Introduction to Children’s Palace
The Mangyongdae School Children’s Palace also known as the Mangyongdae Children’s Palace, is North Korea’s largest education facility for children where students from elementary school through to high school engage in extra-curricular activities.
Kim Il Sung, the first leader of North Korea said “children are the kings of the country” and this remark is repeated throughout the DPRK. The first schoolchildren’s palace in North Korea was opened in Kaesong, a city south of Pyongyang located 8km away from the DMZ. Pyongyang – the capital of the DPRK, has two schoolchildren’s palaces. Pyongyang School Children’s Palace located in central district and the Mangyongdae School Children’s Palace – the largest.
The Mangyongdae School Children’s Palace was opened on May 2nd of 1989 as part of the Liberation Street project which also saw the completion of the Sosan Hotel and Youth Hotel. All these efforts was for the lead up to Pyongyang’s largest international event ever held – the 13th World Festival of Youth and Students.
The palace went under major renovations for both the interior and exterior of the entire building which took a year and was reopened on December 1st of 2015.
The School Children’s Palace is located in Mangyongdae District, Pyongyang, North Korea, and administrated by the Korean Children’s Union which exists for members of the Young Pioneer movement to learn all manner of skills.
Design of the Mangyongdae Children’s Palace
The Mangyongdae Children’s palace consists of 120 rooms, a swimming pool, space observatory, gymnasium, library, computer labs, basketball & volleyball courts, a driving course and a 2,000 seat theatre where regular performances are held for visitors. It is comprised of a large central building with two wings which are said to resemble the arms of a mother embracing her child.
Located in front of the palace is a large 10-meter bronze sculpture of children dressed up as a soldier, astronaut, or dancers on the back of a two Pegasus chariot.
After the 2015 renovations, the interior of the School Children’s Palace has been given a Disney-esque design with pascal colours, famous North Korean cartoons, and multi colored lights to appeal to the students.

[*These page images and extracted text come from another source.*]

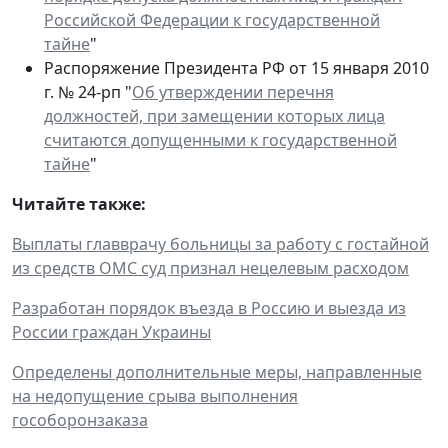
Российской Федерации к государственной
тайне
"
Распоряжение Президента РФ от 15 января 2010
г. № 24-рп "
Об утверждении перечня
должностей, при замещении которых лица
считаются допущенными к государственной
тайне
"
Читайте также:
Выплаты главврачу больницы за работу с гостайной
из средств ОМС суд признал нецелевым расходом
Разработан порядок въезда в Россию и выезда из
России граждан Украины
Определены дополнительные меры, направленные
на недопущение срыва выполнения
гособоронзаказа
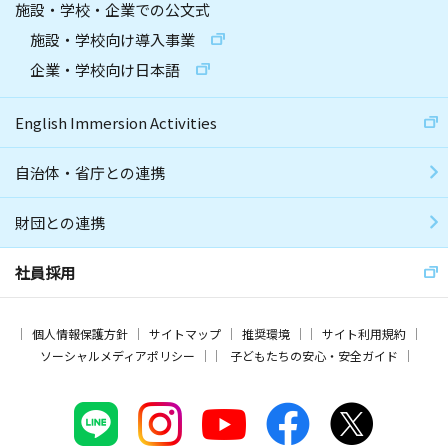
施設・学校・企業での公文式
施設・学校向け導入事業
企業・学校向け日本語
English Immersion Activities
自治体・省庁との連携
財団との連携
社員採用
個人情報保護方針
サイトマップ
推奨環境
サイト利用規約
ソーシャルメディアポリシー
子どもたちの安心・安全ガイド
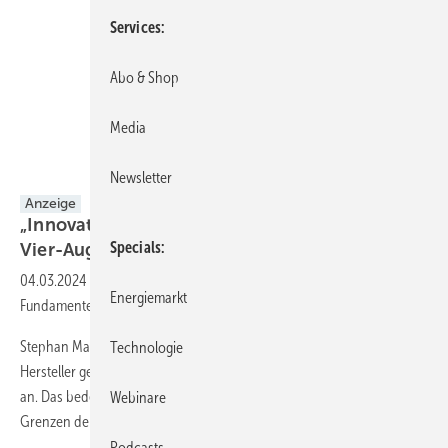
Services
Abo & Shop
Media
Newsletter
Anzeige
„Innovative Konzepte brauchen das
Specials
Vier-Augen-Prinzip“
04.03.2024
-
Welche Entwicklungen sehen Sie bei Türmen und
Energiemarkt
Fundamenten?
Stephan Mayer: Die Anlagen werden immer größer und höher. Einige
Technologie
Hersteller gehen bei den Nabenhöhen bereits die 200-Meter-Marke
an. Das bedeutet, dass wir bei Beton- und Stahltürmen an die
Webinare
Grenzen der bisherigen Konzepte kommen.
Ein...
Podcasts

Upon entering the main reception hall, on the left is the Un-Ha 3, which the North Koreans say is an observation satellite that successfully launched back in 2012.
A large model of the Korean peninsula can be found in the west wing that show Pyongyang as the capital and Dokdo island.
Classes at the Mangyongdae Children’s Palace
The following extra-curricular classes are available at the palace. It is within Korean tradition that parents decide what they wish for their children to learn on the side of their main studies.
Music & Singing — students learn a variety of instruments including the traditional Korean kayagum, the soviet favourite accordion, electric guitar, drums, and so on.
Dance — traditional Korean and modern dance
Foreign languages – English and Chinese are more popular, Russian, German, Japanese, and Spanish are also available
Science and information technology – computing skills & programming, chemistry, astronomy, and maths
Traditional Korean arts – Korean calligraphy, embroidery, and painting.
Sports – Korean Taekwondo, swimming & synchronised swimming, basketball, volleyball, football, and ping-pong.
Driving lessons – cars designed for children and made in North Korea, students have a chance to learn road rules and the mechanics of the car on a driving course built behind the palace
School Children’s Performance
During YPT visits to the School Children’s Palace, we take you on an open class tour which involve observing school children partaking in classes around the campus. Photography and videoing are allowed but please remember these students require focus so keep noise to a minimum with no flash photography.
The highlight of the visit is the spectacular performance the school children of different classes perform including acrobatics, juggling, singing, dancing and musical performances, and it’s highly impressive to see children so young exhibiting such talent.
We include the Mangyongdae Children’s Palace on almost all of our tours to North Korea for a number of reasons: it’s an excellent example of the education and leisure facilities in place in North Korea, and also lends insight into the country’s Young Pioneer movement (in which we naturally take an interest – the clue’s in our name). Visits can also be included, upon request, in an independent tour of the DPRK.